AB SOLiD Bioscope - SEQanswers

golharam replied

06-02-2010, 12:12 PM
I've used Bioscope 1.1 and now have Bioscope 1.2. They did away with a lot of the temporary files. I haven't noticed much improvement otherwise. I got a few of my RNA samples to run but half of them crashed. When I restarted the pipeline it finished, so I'm not exactly sure why, but I suspect NFS delays.

I have a ChIP dataset that I tried to run through Bioscope and it flat out failed. ABI recommended I continue using the old version of Bioscope until they have a fix...over a week now.

At this point, I'm not using Bioscope anymore. It looks like BWA or BFAST for color space reads.
Leave a comment:
zee replied

06-02-2010, 02:14 AM
Bioscope sounds like a complex system that is memory hungry and CPU intensive. Although I must say that I've used corona-lite in the past and that seemed to be a lot more difficult to work with especially with the amount of computational time required for the alignment stage.

We've been developing a new aligner for AB colorspace, novoalignCS, featuring

1. Mate-pair alignment (F3 & R3) of csfasta/csfastq. If reads are in bead order for F3/R3 mates then pairs are identified and mapped accordingly.
2. Gapped alignment by default with mismatches.
3. SAM output (supporting RG). We've been using samtools and Picard to validate our SAM records.
4. Requires < 10Gb for matching against human/mouse/chimp,etc
5. Multithreaded (and MPI cluster-aware in the near future)
6. Polyclonal and color error filtering based on the SOPRA method (Sasson & Micheal, 2010).
7. Calculates mate-pair fragment length distribution given an initial distribution e.g 5K library with SD=500.

We are still busy with testing and comparison to other aligners i.e. BFAST, BWA. Although at this point we do welcome feedback from beta testers. If anybody is interested in obtaining a version please PM me or visit our site.
Leave a comment:
Haneko replied

06-01-2010, 05:27 PM
Originally posted by clariet View Post

Just saw this post. We were able to use a Whole-transcriptome pipeline of BioScope (1.0.1-42) on a RNA-seq dataset. And a note about its mapping statistics. I confirmed with their specialists that the current version of BS has bug on those numbers. so it will be fixed in next release, hopefully very soon.
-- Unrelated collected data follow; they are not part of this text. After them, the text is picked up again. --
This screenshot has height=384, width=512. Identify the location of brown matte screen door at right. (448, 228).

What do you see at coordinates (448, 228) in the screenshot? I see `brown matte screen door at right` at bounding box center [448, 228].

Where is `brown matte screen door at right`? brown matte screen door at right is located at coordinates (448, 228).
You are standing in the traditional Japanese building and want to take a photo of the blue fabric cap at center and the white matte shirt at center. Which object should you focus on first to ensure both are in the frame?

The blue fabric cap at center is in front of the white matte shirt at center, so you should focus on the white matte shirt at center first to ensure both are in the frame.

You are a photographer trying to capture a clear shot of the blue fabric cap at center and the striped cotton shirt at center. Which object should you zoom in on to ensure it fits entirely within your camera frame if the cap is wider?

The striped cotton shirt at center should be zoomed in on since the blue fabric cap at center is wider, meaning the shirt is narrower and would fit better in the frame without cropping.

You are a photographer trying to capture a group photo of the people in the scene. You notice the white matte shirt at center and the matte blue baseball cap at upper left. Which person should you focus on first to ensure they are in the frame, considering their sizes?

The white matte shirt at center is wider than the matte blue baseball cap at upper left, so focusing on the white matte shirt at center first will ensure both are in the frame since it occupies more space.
We have a feeling that a large proportion of reads are wasted for SOLiD data compared to Solexa. For example, for a current chip-seq dataset, we have seen a average of 80M reads generated for a sample (quad). However, after filtering of low quality alignment and non-unique hits, only ~4% of reads could be used for further peak detection. Has anyone have similar experience? Does this sound normal?

Hi there,

I'm currently using BioScope v1.0.1. May I know what the bug on the statistics is?
Leave a comment:
westerman replied

04-01-2010, 10:37 AM
Haven't had success with the 8 GB nodes yet. Will keep trying as time permits.
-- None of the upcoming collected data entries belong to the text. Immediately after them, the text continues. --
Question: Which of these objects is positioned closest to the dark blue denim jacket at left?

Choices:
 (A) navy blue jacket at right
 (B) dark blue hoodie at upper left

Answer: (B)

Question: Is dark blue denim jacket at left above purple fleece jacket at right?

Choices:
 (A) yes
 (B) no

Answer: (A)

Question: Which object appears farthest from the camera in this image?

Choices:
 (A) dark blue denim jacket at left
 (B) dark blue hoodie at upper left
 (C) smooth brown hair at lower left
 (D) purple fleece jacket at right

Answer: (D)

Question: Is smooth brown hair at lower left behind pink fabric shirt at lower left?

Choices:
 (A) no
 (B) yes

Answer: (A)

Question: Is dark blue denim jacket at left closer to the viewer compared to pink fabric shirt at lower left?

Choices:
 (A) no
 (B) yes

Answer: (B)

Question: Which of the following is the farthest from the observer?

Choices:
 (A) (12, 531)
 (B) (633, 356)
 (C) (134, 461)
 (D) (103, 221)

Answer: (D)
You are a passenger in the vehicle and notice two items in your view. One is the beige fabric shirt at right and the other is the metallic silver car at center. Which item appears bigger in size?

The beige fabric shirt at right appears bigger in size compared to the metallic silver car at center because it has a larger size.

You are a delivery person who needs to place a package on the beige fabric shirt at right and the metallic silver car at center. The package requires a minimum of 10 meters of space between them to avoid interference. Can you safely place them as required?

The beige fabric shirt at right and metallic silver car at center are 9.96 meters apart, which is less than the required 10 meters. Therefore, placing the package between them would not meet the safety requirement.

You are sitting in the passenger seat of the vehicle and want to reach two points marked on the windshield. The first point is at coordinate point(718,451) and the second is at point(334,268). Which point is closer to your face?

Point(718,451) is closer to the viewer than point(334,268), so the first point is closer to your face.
I'll agree that bioscope does not handle temporary network glitches. While these should not occur I find that my disk appliance and network does get overwhelmed -- rarely but certainly -- with lots of SOLiD processes it. To the point where a request gets shunted off to the side and Bioscope goes belly up. :-( It is not that hard to write software that can handle temporary glitches. One retry is all I am asking for.
Leave a comment:
KevinLam replied

03-30-2010, 11:16 PM
Originally posted by westerman View Post

I have two clusters. One has 8 machines, 16 CPUs each, 128 GB memory each, all connected to a fast disk. However I can only run the command-line Bioscope on it. With that much machine power I do not worry about running out of memory.

My other cluster also has 8 machines. 4 with 4 CPUs and 8 GB memory each and the other 4 with 8 CPUs and 32 GB memory each. I have been trying to run WT-bioscope on these machines but with less success. I am running out of memory plus sometimes getting kernel warnings. My current parameters are:

mapping.np.per.node=4
mapping.number.of.nodes=10
mapping.memory.size=3

In other words 4 CPUs per node and 10 nodes (I am making my 8-cpu machines into 2 nodes each so, in theory, I should have 12 nodes but I wanted to leave some processing power free).
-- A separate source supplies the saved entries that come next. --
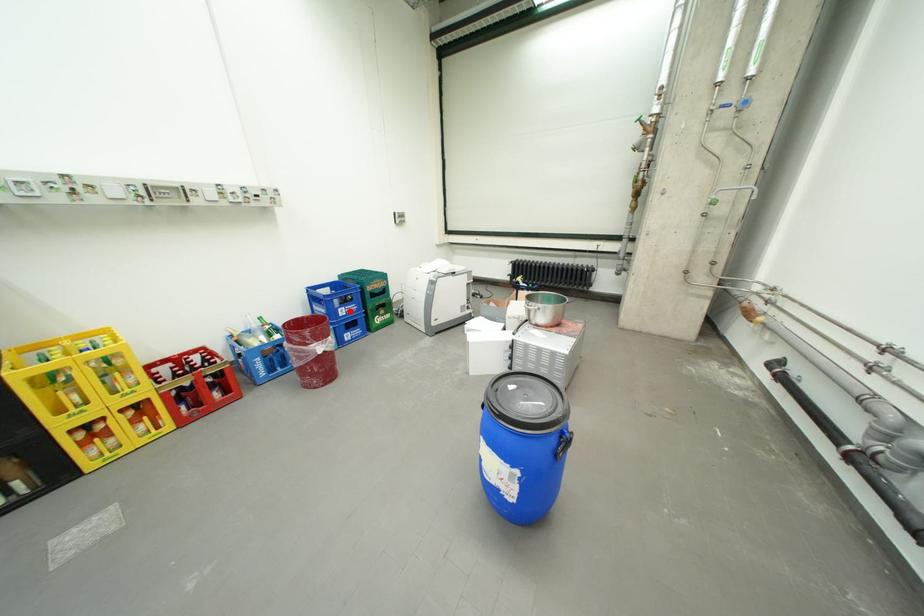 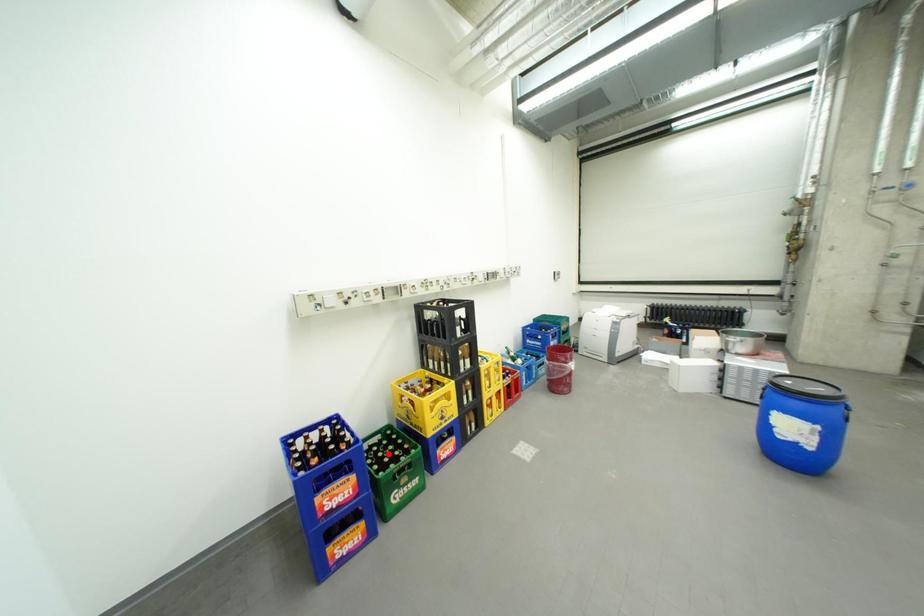 I am providing you with two images of the same scene from different viewpoints. A red point is marked on the first image and another point is marked on the second image. Do the highlighted points in image1 and image2 indicate the same real-world spot?

No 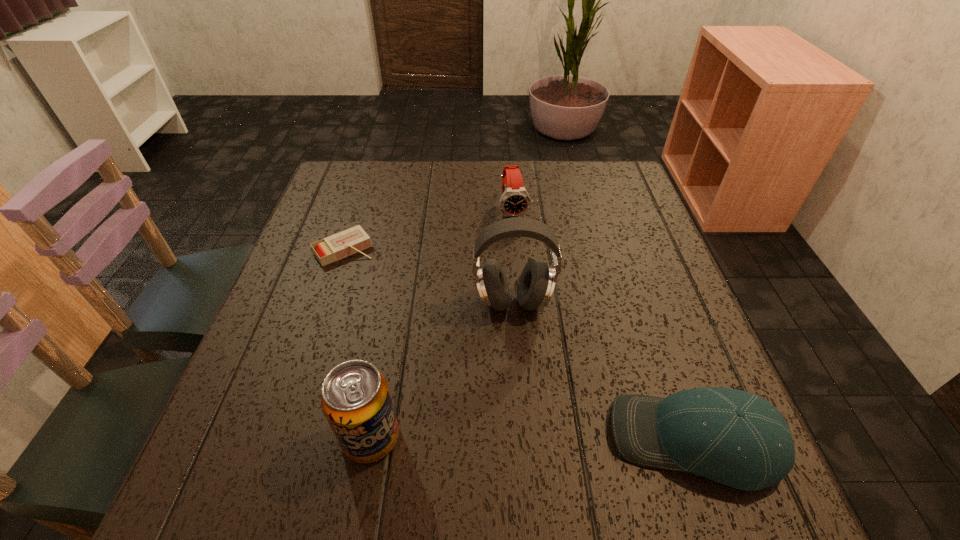 Locate an element on the screen. vacant spot on the desktop that is between the second object from left to right and the second shortest object and is positioned on the striking surface of the leftmost object is located at coordinates (487, 438).

I want to click on vacant space on the desktop that is between the fourth shortest object and the fourth tallest object and is positioned on the face of the third tallest object, so click(573, 440).

This screenshot has height=540, width=960. In order to click on free space on the desktop that is between the soda can and the baseball cap and is positioned on the ear cups of the tallest object in this screenshot , I will do `click(510, 438)`. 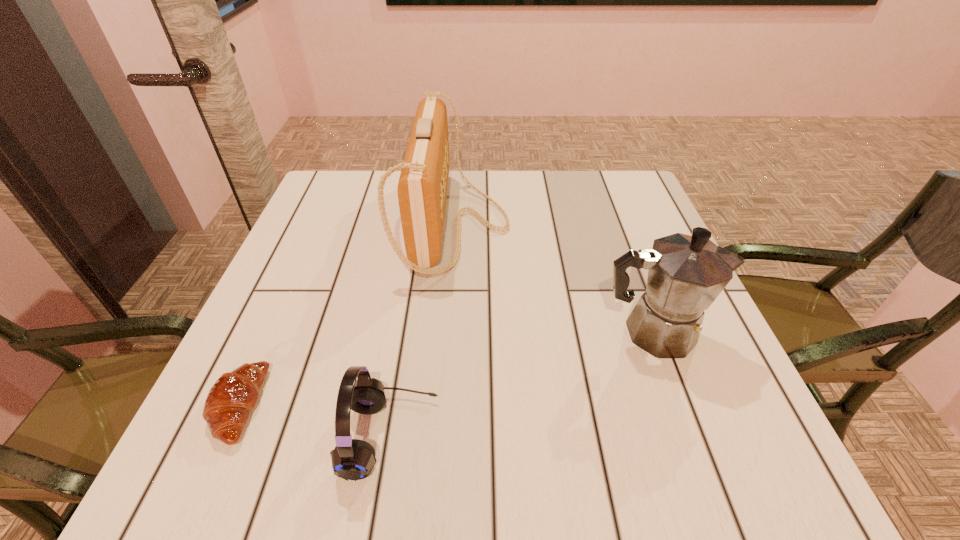 Identify the location of vacant area that lies between the rightmost object and the headset. (521, 384).

The height and width of the screenshot is (540, 960). I want to click on object that is the third nearest to the headset, so click(686, 274).

What are the coordinates of `the closest object to the third tallest object` in the screenshot? It's located at (233, 396).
The memory parameter is 3 GB but I am unsure what this really means. Does bioscope start up 4-cpu jobs on a node using only 3 GB? Or does bioscope start up 4 1-cpu jobs on a node using 3 times 4 GB of memory? It appears to do the latter since my 8 GB machines have to use virtual memory at times.

I really hesitate to go below 3 GB since my genome reference size is ~2 GBases. As far as I can tell Bioscope is chopping up the matching portion of its pipeline into many small chunks in order to accommodate this small memory allocation.

Anyway I would say that the more memory you have then the better off you are. It makes sense to run fewer jobs with lots of memory than many jobs each starved for memory.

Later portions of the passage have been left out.